42 Trapping Rain Water
Problem:
Given n non-negative integers representing an elevation map where the width of each bar is 1, compute how much water it is able to trap after raining.
For example, Given [0,1,0,2,1,0,1,3,2,1,2,1], return 6.
The above elevation map is represented by array [0,1,0,2,1,0,1,3,2,1,2,1]. In this case, 6 units of rain water (blue section) are being trapped.
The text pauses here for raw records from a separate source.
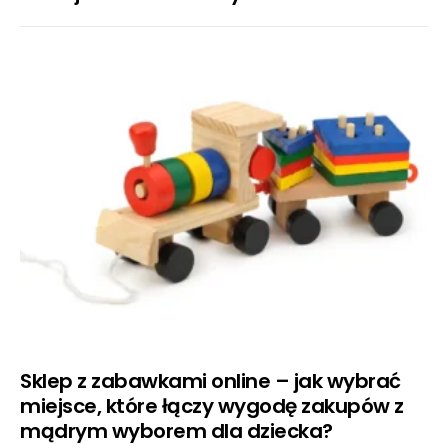
Sklep z zabawkami online – jak wybrać
miejsce, które łączy wygodę zakupów z
mądrym wyborem dla dziecka?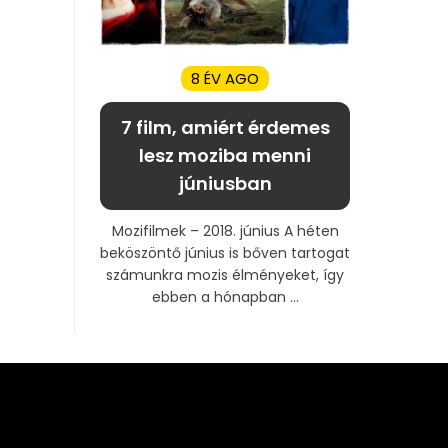
8 ÉV AGO
7 film, amiért érdemes
lesz moziba menni
júniusban
Mozifilmek – 2018. június A héten
beköszöntő június is bőven tartogat
számunkra mozis élményeket, így
ebben a hónapban ...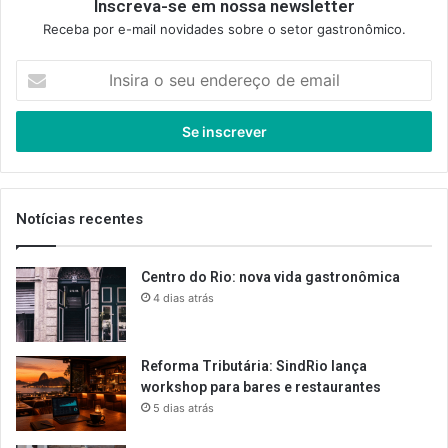
Inscreva-se em nossa newsletter
Receba por e-mail novidades sobre o setor gastronômico.
Insira
o
seu
endereço
de
email
Notícias recentes
Centro do Rio: nova vida gastronômica
4 dias atrás
Reforma Tributária: SindRio lança
workshop para bares e restaurantes
5 dias atrás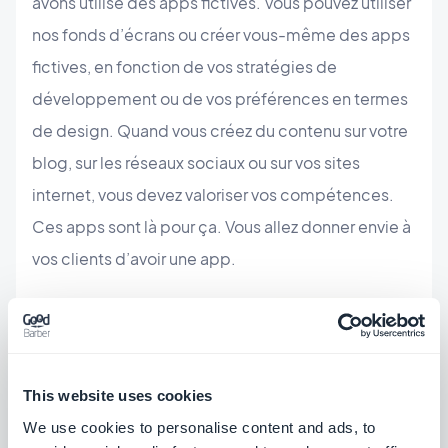
avons utilisé des apps fictives. Vous pouvez utiliser
nos fonds d’écrans ou créer vous-même des apps
fictives, en fonction de vos stratégies de
développement ou de vos préférences en termes
de design. Quand vous créez du contenu sur votre
blog, sur les réseaux sociaux ou sur vos sites
internet, vous devez valoriser vos compétences.
Ces apps sont là pour ça. Vous allez donner envie à
vos clients d’avoir une app.
This website uses cookies
We use cookies to personalise content and ads, to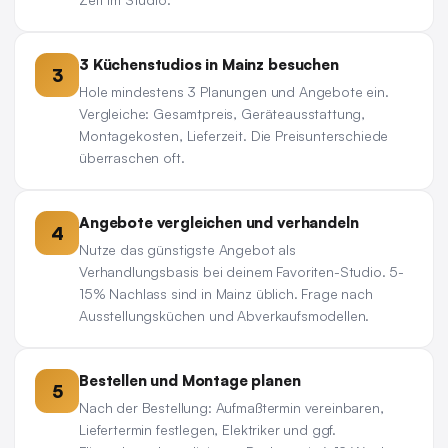
3 Küchenstudios in Mainz besuchen
3
Hole mindestens 3 Planungen und Angebote ein.
Vergleiche: Gesamtpreis, Geräteausstattung,
Montagekosten, Lieferzeit. Die Preisunterschiede
überraschen oft.
Angebote vergleichen und verhandeln
4
Nutze das günstigste Angebot als
Verhandlungsbasis bei deinem Favoriten-Studio. 5-
15% Nachlass sind in Mainz üblich. Frage nach
Ausstellungsküchen und Abverkaufsmodellen.
Bestellen und Montage planen
5
Nach der Bestellung: Aufmaßtermin vereinbaren,
Liefertermin festlegen, Elektriker und ggf.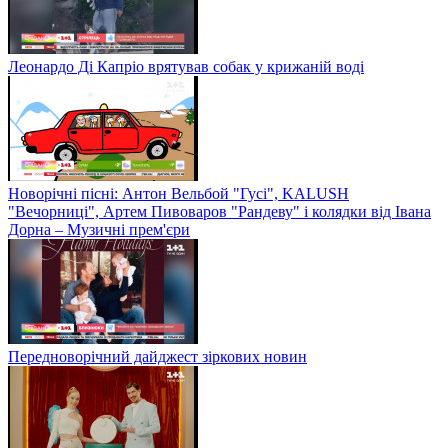
Леонардо Ді Капріо врятував собак у крижаній воді
Новорічні пісні: Антон Вельбой "Гусі", KALUSH
"Вечорниці", Артем Пивоваров "Рандеву" і колядки від Івана
Дорна – Музичні прем'єри
Передноворічний дайджест зіркових новин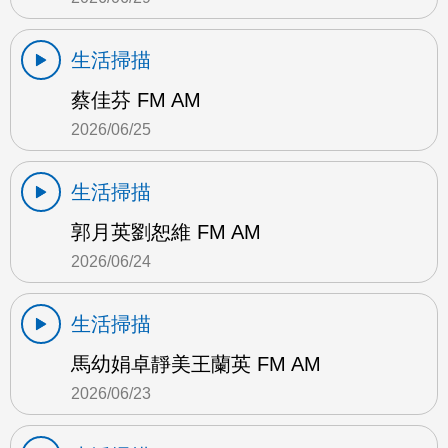
生活掃描
蔡佳芬 FM AM
2026/06/25
生活掃描
郭月英劉恕維 FM AM
2026/06/24
生活掃描
馬幼娟卓靜美王蘭英 FM AM
2026/06/23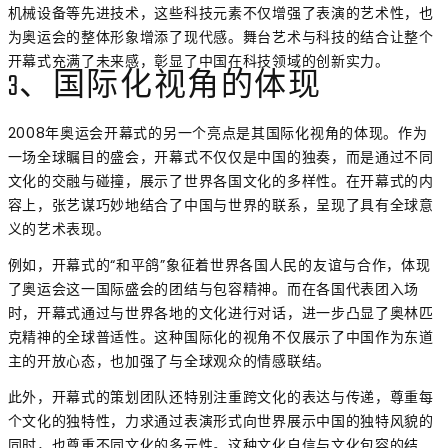
机械设备等先进技术，这些科技元素不仅增强了表演的艺术性，也
为奥运会的整体形象增添了现代感。舞台艺术与科技的结合让整个
开幕式充满了未来感，彰显了中国在科技领域的创新实力。
3、国际化视角的体现
2008年奥运会开幕式的另一个亮点是其国际化视角的体现。作为
一场全球瞩目的盛会，开幕式不仅仅是中国的独奏，而是通过不同
文化的交融与碰撞，展示了世界各国文化的多样性。在开幕式的内
容上，张艺谋巧妙地结合了中国与世界的联系，呈现了具有全球意
义的艺术表现。
例如，开幕式的“和平鸽”象征着世界各国人民的友谊与合作，体现
了奥运会这一国际盛会的团结与包容精神。而在各国代表团入场
时，开幕式通过与世界各地的文化进行对话，进一步凸显了奥林匹
克精神的全球普适性。这种国际化的视角不仅展示了中国作为东道
主的开放心态，也加强了与全球观众的情感联结。
此外，开幕式的策划团队还特别注重跨文化的表达与传递，尊重每
个文化的独特性，力求通过表演形式向世界展示中国的独特风貌的
同时，也尊重不同文化的多元性。这种文化自信与文化包容的结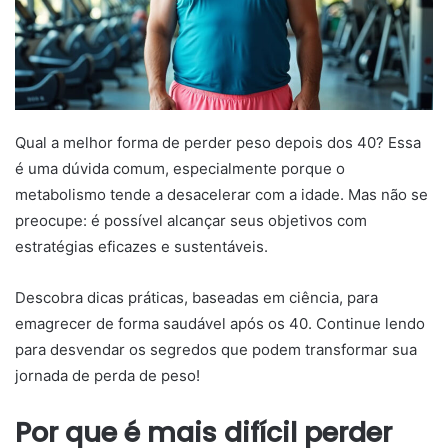
Qual a melhor forma de perder peso depois dos 40? Essa
é uma dúvida comum, especialmente porque o
metabolismo tende a desacelerar com a idade. Mas não se
preocupe: é possível alcançar seus objetivos com
estratégias eficazes e sustentáveis.
Descobra dicas práticas, baseadas em ciência, para
emagrecer de forma saudável após os 40. Continue lendo
para desvendar os segredos que podem transformar sua
jornada de perda de peso!
Por que é mais difícil perder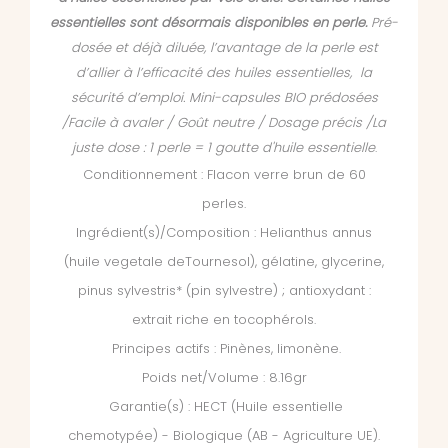
essentielles sont désormais disponibles en perle.
Pré-
dosée et déjà diluée, l’avantage de la perle est
d’allier à l’efficacité des huiles essentielles, la
sécurité d’emploi. Mini-capsules BIO prédosées
/Facile à avaler / Goût neutre / Dosage précis /La
juste dose : 1 perle = 1 goutte d'huile essentielle
.
Conditionnement : Flacon verre brun de 60
perles.
Ingrédient(s)/Composition : Helianthus annus
(huile vegetale deTournesol), gélatine, glycerine,
pinus sylvestris* (pin sylvestre) ; antioxydant :
extrait riche en tocophérols.
Principes actifs :
Pinènes, limonène
.
Poids net/Volume : 8.16gr
Garantie(s) : HECT (Huile essentielle
chemotypée) - Biologique (AB - Agriculture UE).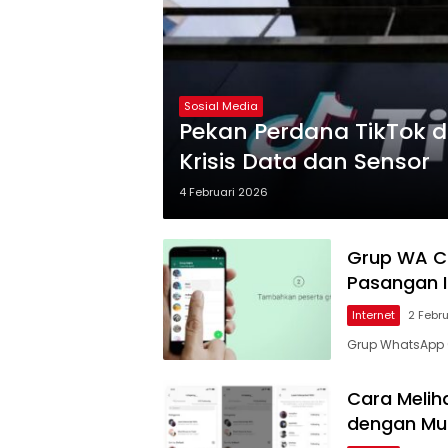
Sosial Media
Pekan Perdana TikTok d
Krisis Data dan Sensor
4 Februari 2026
Grup WA C
Pasangan I
Internet
2 Febr
Grup WhatsApp 
Cara Meliha
dengan M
Thanks Marcos for contributing this image!
Solutions:
public class Solution {
public int trap(int[] height) {
int left = 0;
int leftIndex = -1;
int water = 0;
int inside = 0;
HashSet<String> range = new HashSet<String>();
for (int i = 0; i < height.length; i ++) {
if (height[i] >= left) {
range.add(leftIndex+","+i);
water = water + left * (i - leftIndex - 1) - inside;
left = height[i];
leftIndex = i;
inside = 0;
}
else {
inside += height[i];
}
}
int right = 0;
int rightIndex = height.length;
inside = 0;
for (int i = height.length - 1; i >= 0; i --) {
if (height[i] >= right) {
if (!range.contains(i+","+rightIndex)) {
water = water + right * (rightIndex - i - 1) - inside;
}
right = height[i];
rightIndex = i;
inside = 0;
}
else {
inside += height[i];
}
}
return water;
}
}
public class Solution {
public int trap(int[] height) {
if (height.length == 0) {
return 0;
}
int[] left = new int[height.length];
int[] right = new int[height.length];
int max = height[0];
left[0] = height[0];
for (int i = 1; i < height.length; i ++) {
if (height[i] > max) {
max = height[i];
}
left[i] = max;
}
max = height[height.length - 1];
right[height.length - 1] = height[height.length - 1];
for (int i = height.length - 2; i >= 0; i --) {
if (height[i] > max) {
max = height[i];
}
right[i] = max;
}
int water = 0;
for (int i = 0; i < height.length; i ++) {
water +=Math.min(left[i], right[i]) - height[i];
}
return water;
}
}